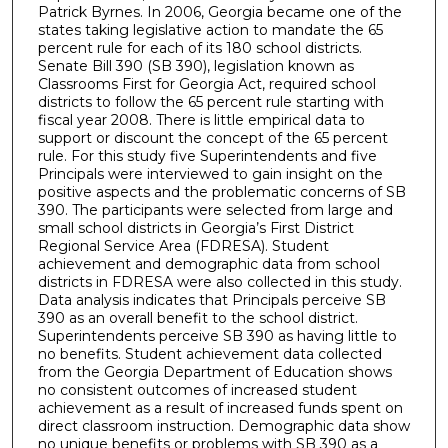
Patrick Byrnes. In 2006, Georgia became one of the
states taking legislative action to mandate the 65
percent rule for each of its 180 school districts.
Senate Bill 390 (SB 390), legislation known as
Classrooms First for Georgia Act, required school
districts to follow the 65 percent rule starting with
fiscal year 2008. There is little empirical data to
support or discount the concept of the 65 percent
rule. For this study five Superintendents and five
Principals were interviewed to gain insight on the
positive aspects and the problematic concerns of SB
390. The participants were selected from large and
small school districts in Georgia’s First District
Regional Service Area (FDRESA). Student
achievement and demographic data from school
districts in FDRESA were also collected in this study.
Data analysis indicates that Principals perceive SB
390 as an overall benefit to the school district.
Superintendents perceive SB 390 as having little to
no benefits. Student achievement data collected
from the Georgia Department of Education shows
no consistent outcomes of increased student
achievement as a result of increased funds spent on
direct classroom instruction. Demographic data show
no unique benefits or problems with SB 390 as a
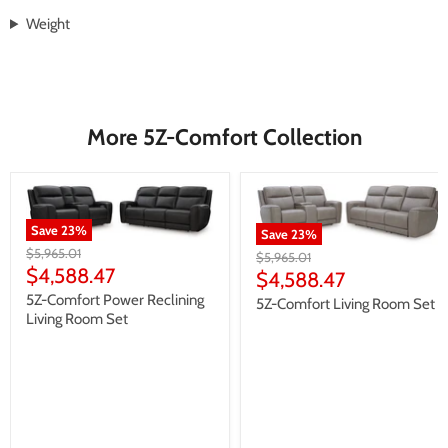
Weight
More 5Z-Comfort Collection
Save
23
%
Save
23
%
Original
$5,965.01
Original
$5,965.01
price
Current
$4,588.47
price
Current
$4,588.47
price
price
5Z-Comfort Power Reclining
5Z-Comfort Living Room Set
Living Room Set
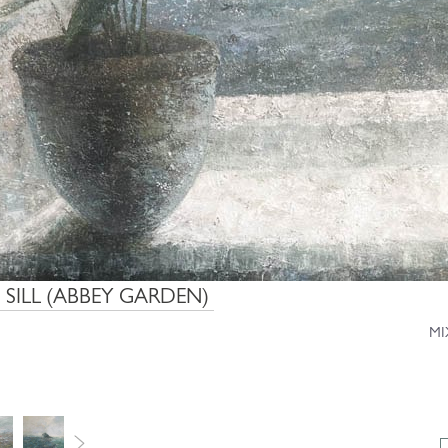
 SILL (ABBEY GARDEN)
MI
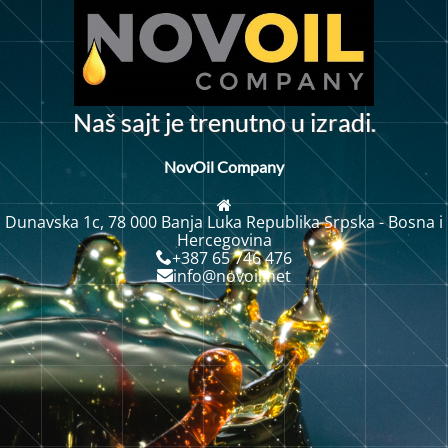
r
N
a
š
s
a
j
t
j
e
t
r
e
n
u
t
n
u
i
z
a
d
i
o
.
NovOil Company
Dunavska 1c, 78 000 Banja Luka Republika Srpska - Bosna i
Hercegovina
+387 65 746 476
info@novoil.net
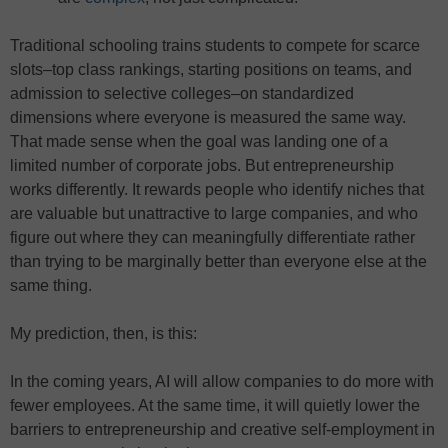
Traditional schooling trains students to compete for scarce
slots–top class rankings, starting positions on teams, and
admission to selective colleges–on standardized
dimensions where everyone is measured the same way.
That made sense when the goal was landing one of a
limited number of corporate jobs. But entrepreneurship
works differently. It rewards people who identify niches that
are valuable but unattractive to large companies, and who
figure out where they can meaningfully differentiate rather
than trying to be marginally better than everyone else at the
same thing.
My prediction, then, is this:
In the coming years, AI will allow companies to do more with
fewer employees. At the same time, it will quietly lower the
barriers to entrepreneurship and creative self-employment in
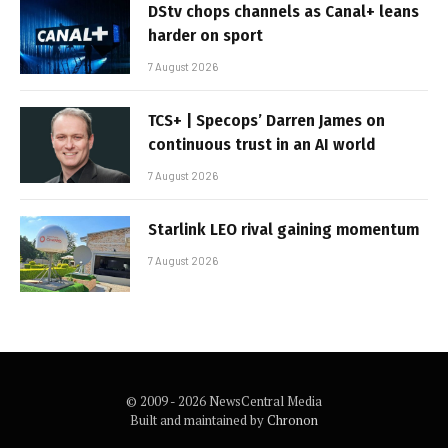
DStv chops channels as Canal+ leans
harder on sport
7 August 2026
TCS+ | Specops’ Darren James on
continuous trust in an AI world
7 August 2026
Starlink LEO rival gaining momentum
7 August 2026
© 2009 - 2026 NewsCentral Media
Built and maintained by
Chronon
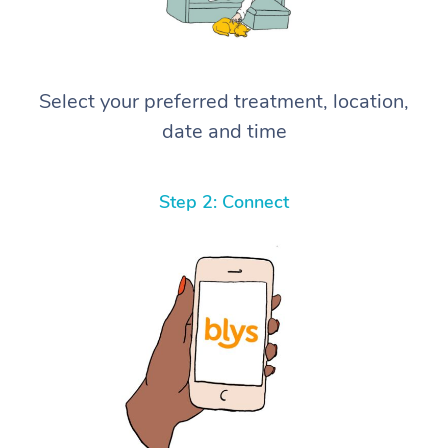
Select your preferred treatment, location,
date and time
Step 2: Connect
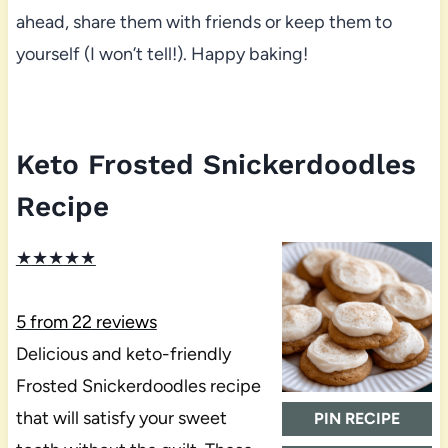
ahead, share them with friends or keep them to
yourself (I won’t tell!). Happy baking!
Keto Frosted Snickerdoodles
Recipe
★
★
★
★
★
5
from
22
reviews
Delicious and keto-friendly
Frosted Snickerdoodles recipe
that will satisfy your sweet
PIN RECIPE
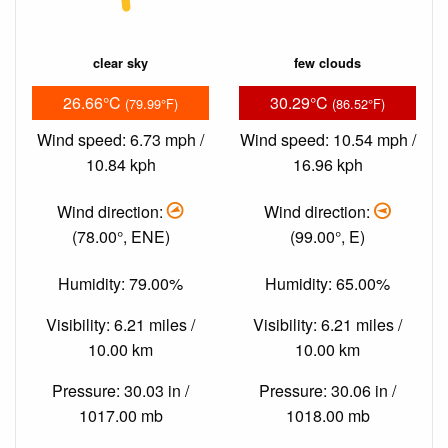
clear sky
few clouds
26.66°C
30.29°C
(79.99°F)
(86.52°F)
Wind speed: 6.73 mph /
Wind speed: 10.54 mph /
10.84 kph
16.96 kph
Wind direction:
Wind direction:
(78.00°, ENE)
(99.00°, E)
Humidity: 79.00%
Humidity: 65.00%
Visibility: 6.21 miles /
Visibility: 6.21 miles /
10.00 km
10.00 km
Pressure: 30.03 in /
Pressure: 30.06 in /
1017.00 mb
1018.00 mb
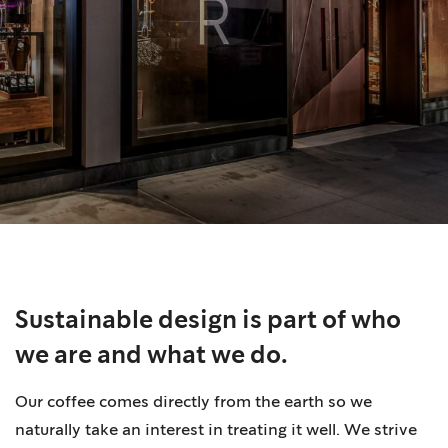
Sustainable design is part of who
we are and what we do.
Our coffee comes directly from the earth so we
naturally take an interest in treating it well. We strive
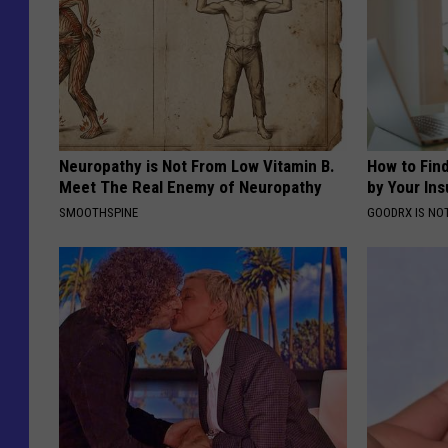
Neuropathy is Not From Low Vitamin B.
How to Fin
Meet The Real Enemy of Neuropathy
by Your In
SMOOTHSPINE
GOODRX IS NO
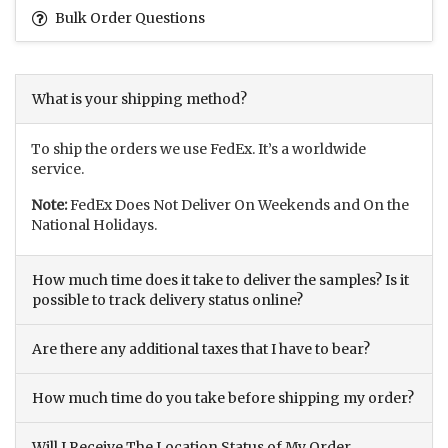
Bulk Order Questions
What is your shipping method?
To ship the orders we use FedEx. It’s a worldwide
service.
Note:
FedEx Does Not Deliver On Weekends and On the
National Holidays.
How much time does it take to deliver the samples? Is it
possible to track delivery status online?
Are there any additional taxes that I have to bear?
How much time do you take before shipping my order?
Will I Receive The Location Status of My Order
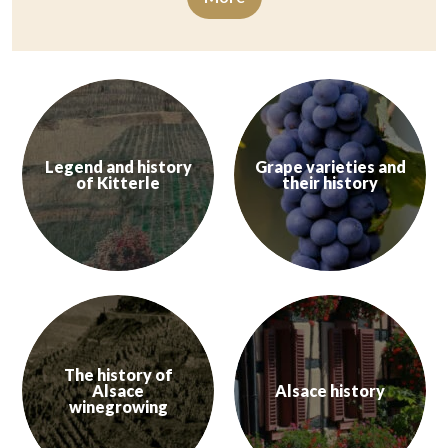
Legend and history
Grape varieties and
of Kitterle
their history
The Kitterlé is a veritable historical monument. The mountain has be
Alsace wines express the diversit
Learn more
Learn more
The history of
Alsace
Alsace history
winegrowing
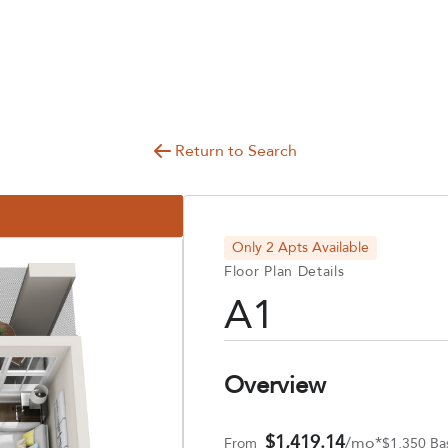
Return to Search
Only 2 Apts Available
Floor Plan Details
A1
Overview
$1,419.14
/mo*
From
$1,350 Ba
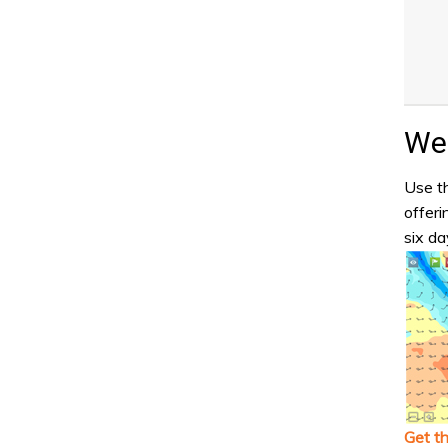
Wea
Use th
offeri
six da
Get t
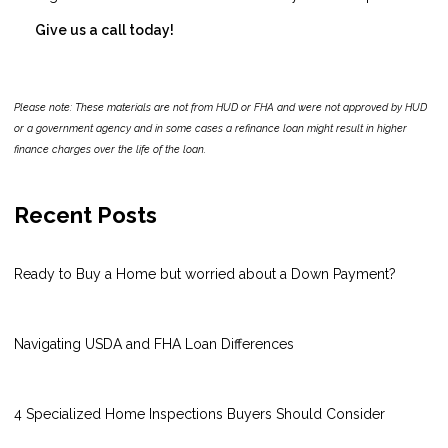
Give us a call today!
Please note: These materials are not from HUD or FHA and were not approved by HUD
or a government agency and in some cases a refinance loan might result in higher
finance charges over the life of the loan.
Recent Posts
Ready to Buy a Home but worried about a Down Payment?
Navigating USDA and FHA Loan Differences
4 Specialized Home Inspections Buyers Should Consider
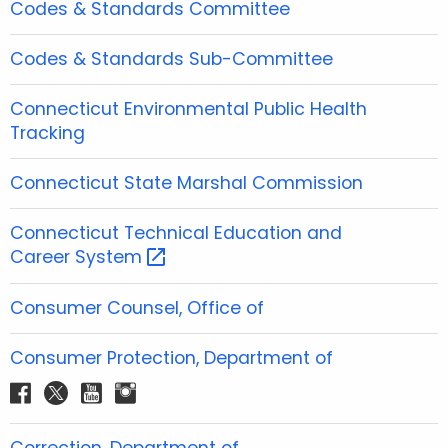
Codes & Standards Committee
Codes & Standards Sub-Committee
Connecticut Environmental Public Health
Tracking
Connecticut State Marshal Commission
Connecticut Technical Education and
Career
System 
Consumer Counsel, Office of
Consumer Protection, Department of
f
t
y
i
a
w
o
n
c
i
u
s
Correction, Department of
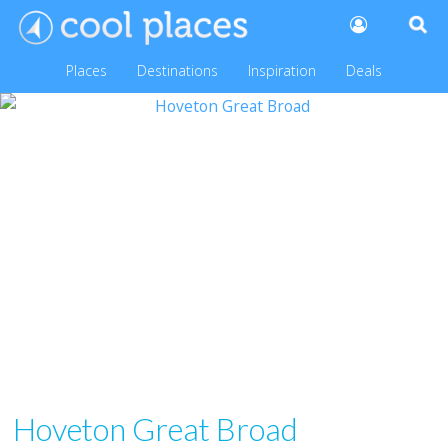
Places
Destinations
Inspiration
Deals
Hoveton Great Broad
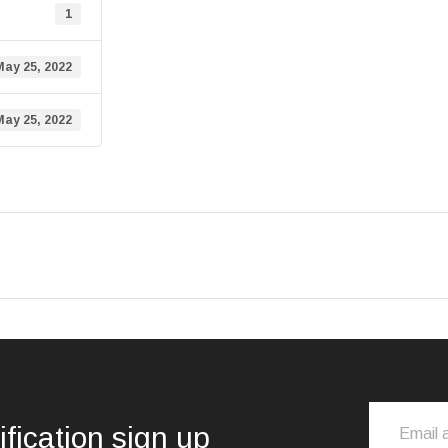
1
May 25, 2022
May 25, 2022
ification sign up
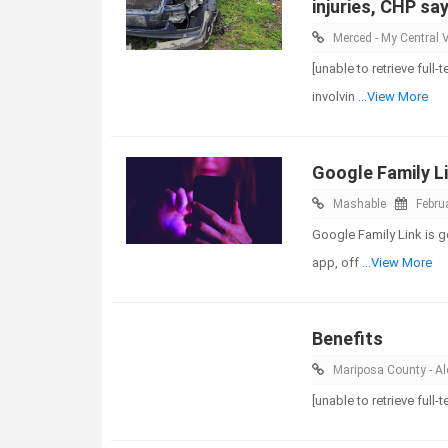
injuries, CHP sa
Merced - My Central V
[unable to retrieve ful
involvin
...View More
Google Family Li
Mashable
Febru
Google Family Link is g
app, off
...View More
Benefits
Mariposa County - Ale
[unable to retrieve full-t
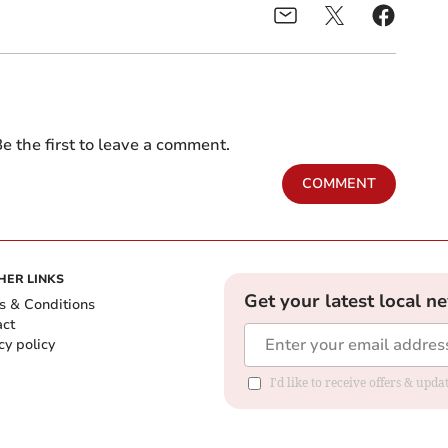
e the first to leave a comment.
COMMENT
HER LINKS
Get your latest local n
s & Conditions
act
cy policy
I'd like to receive offers & up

■ ■ ■ ■ ■ ■ ■

▶ EXERCISE AIM
All that is needed is the span from the line with "Codes & Standards Sub-Committee" through the last line of the material above, reproduced exactly and free of pictures.

▶ COMPLETED TASK
Codes & Standards Sub-Committee
Connecticut Environmental Public Health
Tracking
Connecticut State Marshal Commission
Connecticut Technical Education and
Career
System 
Consumer Counsel, Office of
Consumer Protection, Department of
f
t
y
i
a
w
o
n
c
i
u
s
Correction, Department of
Places
Destinations
Inspiration
Deals
Hoveton Great Broad
1
May 25, 2022
May 25, 2022
ification sign up
injuries, CHP sa
Merced - My Central V
[unable to retrieve ful
involvin
...View More
Google Family Li
Mashable
Febru
Google Family Link is g
app, off
...View More
Benefits
Mariposa County - Ale
[unable to retrieve full-t
e the first to leave a comment.
COMMENT
HER LINKS
Get your latest local n
s & Conditions
act
cy policy
I'd like to receive offers & up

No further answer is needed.